* Problem details: Filter these entries down to the lines that hold the word "Ready", and show each of them.

[Extracted page text data]
————————

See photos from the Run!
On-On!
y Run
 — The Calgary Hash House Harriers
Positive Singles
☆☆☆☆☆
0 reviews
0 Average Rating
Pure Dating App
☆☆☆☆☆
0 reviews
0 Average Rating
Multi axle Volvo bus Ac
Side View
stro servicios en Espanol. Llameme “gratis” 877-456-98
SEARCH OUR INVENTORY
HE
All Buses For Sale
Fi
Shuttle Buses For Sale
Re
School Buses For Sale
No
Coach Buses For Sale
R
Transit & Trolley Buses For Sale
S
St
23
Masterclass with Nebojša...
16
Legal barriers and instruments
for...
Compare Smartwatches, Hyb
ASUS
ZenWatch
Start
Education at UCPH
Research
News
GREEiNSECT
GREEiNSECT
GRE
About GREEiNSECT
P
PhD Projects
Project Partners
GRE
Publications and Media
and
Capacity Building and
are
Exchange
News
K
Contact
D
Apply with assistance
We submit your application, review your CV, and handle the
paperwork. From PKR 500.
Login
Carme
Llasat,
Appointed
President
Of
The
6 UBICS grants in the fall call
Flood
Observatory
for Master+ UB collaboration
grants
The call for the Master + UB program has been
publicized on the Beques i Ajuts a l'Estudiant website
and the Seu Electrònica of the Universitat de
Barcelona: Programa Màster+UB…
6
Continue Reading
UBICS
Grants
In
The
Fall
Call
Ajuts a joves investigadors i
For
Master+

————————

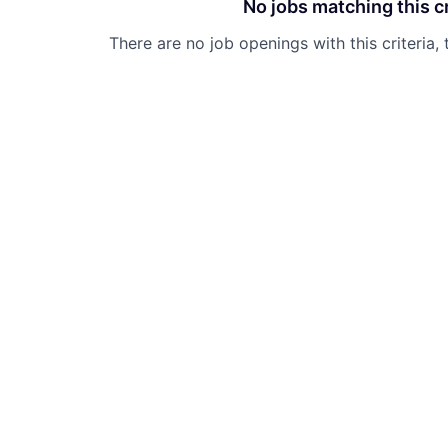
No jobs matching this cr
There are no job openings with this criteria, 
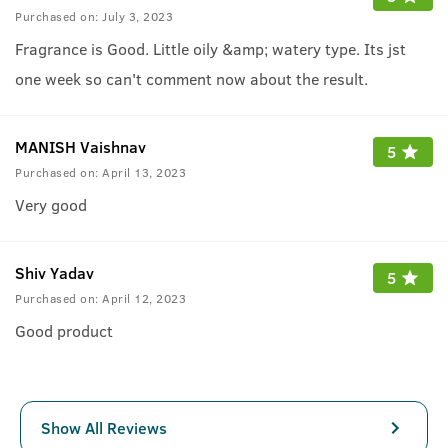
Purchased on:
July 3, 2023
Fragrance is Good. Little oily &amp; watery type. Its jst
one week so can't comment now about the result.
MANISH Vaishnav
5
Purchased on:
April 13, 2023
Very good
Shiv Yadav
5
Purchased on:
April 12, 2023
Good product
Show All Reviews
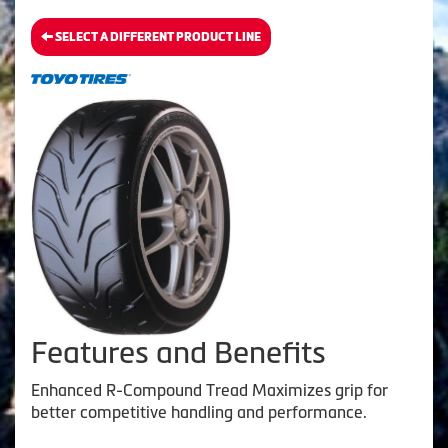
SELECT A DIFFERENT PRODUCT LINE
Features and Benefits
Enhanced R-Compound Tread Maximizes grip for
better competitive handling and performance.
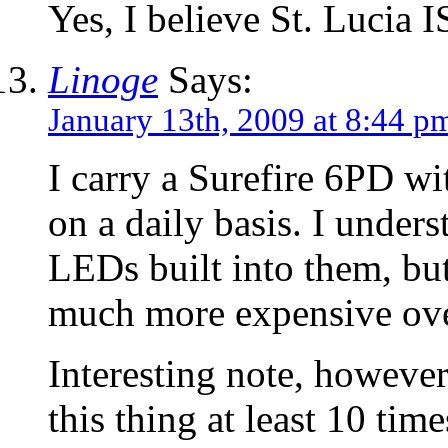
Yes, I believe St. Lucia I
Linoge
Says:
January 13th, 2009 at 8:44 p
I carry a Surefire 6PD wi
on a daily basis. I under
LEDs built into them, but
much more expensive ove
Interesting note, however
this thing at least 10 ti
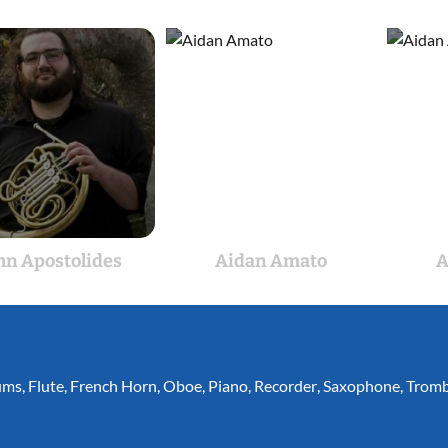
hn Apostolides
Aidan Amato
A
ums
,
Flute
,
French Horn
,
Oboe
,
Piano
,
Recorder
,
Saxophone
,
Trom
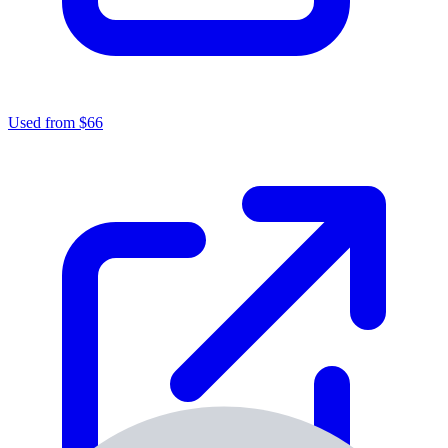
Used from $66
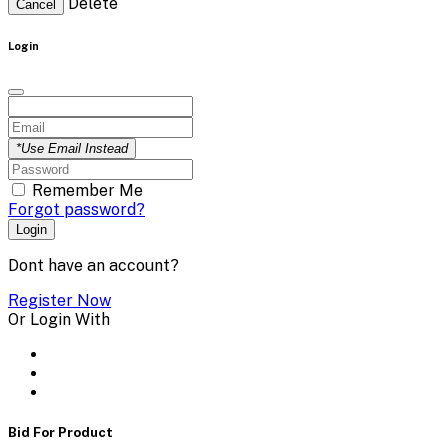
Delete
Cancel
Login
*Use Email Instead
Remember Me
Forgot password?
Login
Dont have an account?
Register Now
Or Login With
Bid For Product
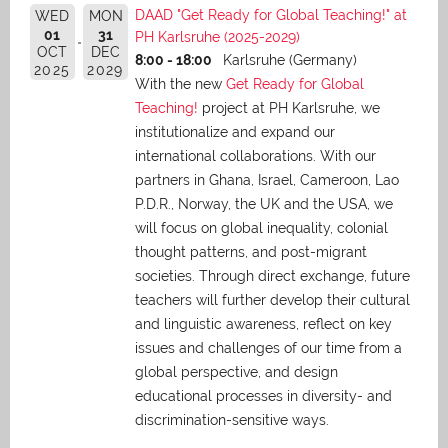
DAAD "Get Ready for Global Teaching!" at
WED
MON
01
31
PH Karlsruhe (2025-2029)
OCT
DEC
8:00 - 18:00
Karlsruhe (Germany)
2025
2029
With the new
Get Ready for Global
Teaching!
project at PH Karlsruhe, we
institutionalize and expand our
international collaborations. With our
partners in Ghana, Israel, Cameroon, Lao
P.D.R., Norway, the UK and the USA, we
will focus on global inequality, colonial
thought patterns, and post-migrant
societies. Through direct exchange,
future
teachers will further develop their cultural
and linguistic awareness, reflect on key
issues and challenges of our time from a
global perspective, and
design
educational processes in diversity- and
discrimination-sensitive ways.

————————

* Written answer:
DAAD "Get Ready for Global Teaching!" at
Get Ready for Global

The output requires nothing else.